SARSA¶

genrl.agents.classical.sarsa.sarsa module¶

class genrl.agents.classical.sarsa.sarsa.SARSA(env: gym.core.Env, epsilon: float = 0.9, lmbda: float = 0.9, gamma: float = 0.95, lr: float = 0.01)[source]¶

Bases: object

SARSA Algorithm.

Paper- http://citeseerx.ist.psu.edu/viewdoc/download?doi=10.1.1.17.2539&rep=rep1&type=pdf

env¶

Environment with which agent interacts.

Type:	gym.Env

epsilon¶

exploration coefficient for epsilon-greedy exploration.

Type:	float, optional

gamma¶

discount factor.

Type:	float, optional

lr¶

learning rate for optimizer.

Type:	float, optional

get_action(state: numpy.ndarray, explore: bool = True) → numpy.ndarray[source]¶

Epsilon greedy selection of epsilon in the explore phase.

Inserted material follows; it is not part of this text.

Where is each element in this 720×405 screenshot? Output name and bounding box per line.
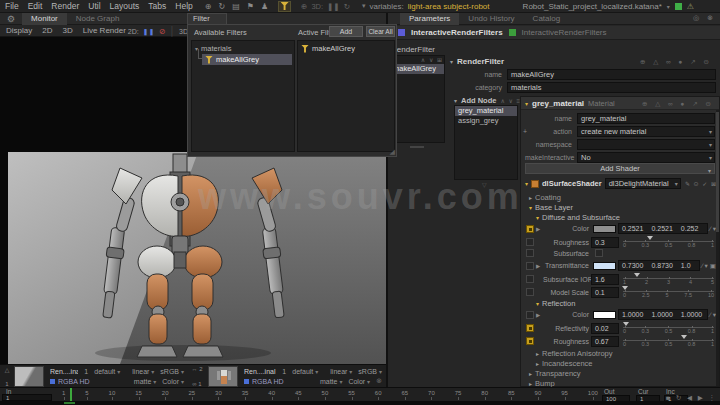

Parameters:	state (np.ndarray) – Environment state. explore (bool, optional) – True if exploration is required. False if not.
Returns:	action.
Return type:	np.ndarray

update(transition: Tuple) → None[source]¶

Update the Q table and e values

Parameters:	transition (Tuple) – transition 4-tuple used to update Q-table. In the form (state, action, reward, next_state)